A transnational pipeline was shut down on Wednesday after Kyiv refused to renew a prewar agreement that allowed for the transit of Russian gas through its territory.
Marc SantoraAndrew Higgins and Jenny Gross
Marc Santora reported from Kyiv, Ukraine, Andrew Higgins from Warsaw and Jenny Gross from Brussels.
The flow of natural gas through a major pipeline from Russia to Europe was cut off early Wednesday after Ukraine refused to renew an agreement that allowed for the transit of Russian gas through its territory.
President Volodymyr Zelensky of Ukraine had warned for months that he would not renew the prewar contract, which expired at midnight on Dec. 31, because of Russia’s full-scale invasion of Ukraine.

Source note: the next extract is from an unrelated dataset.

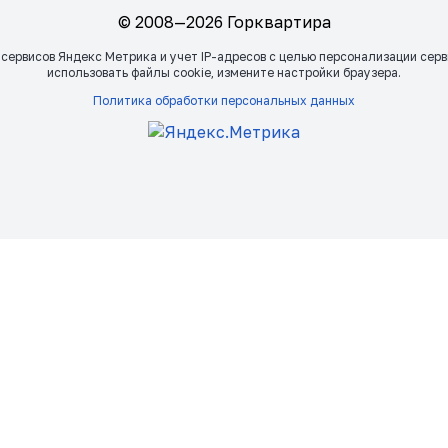
© 2008—2026 Горквартира
 сервисов Яндекс Метрика и учет IP-адресов с целью персонализации сер
использовать файлы сookie, измените настройки браузера.
Политика обработки персональных данных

Kyiv’s decision to suspend the flow of gas through a pipeline that had carried Soviet and then Russian gas to Europe for decades is part of a broader campaign by Ukraine and its Western allies to undermine Moscow’s ability to fund its war effort and to limit the Kremlin’s ability to use energy as leverage in Europe.
“This is a historic event,” Ukraine’s energy minister, Herman Galushchenko, said in a statement. “Russia is losing markets, it will suffer financial losses.”
The pipeline through Ukraine, built in the Soviet era to carry Siberian gas to European markets, is Russia’s last major gas corridor to Europe following the 2022 sabotage of the Nord Stream pipeline to Germany, possibly by Ukraine, and the closure of a route through Belarus to Poland.
The Kremlin-controlled energy giant, Gazprom, issued a statement early on Wednesday confirming that it was no longer sending gas through the pipeline. President Vladimir V. Putin had signaled in a Dec. 19 news conference that the agreement would not be extended. “That’s fine — we will survive, Gazprom will survive,” he said.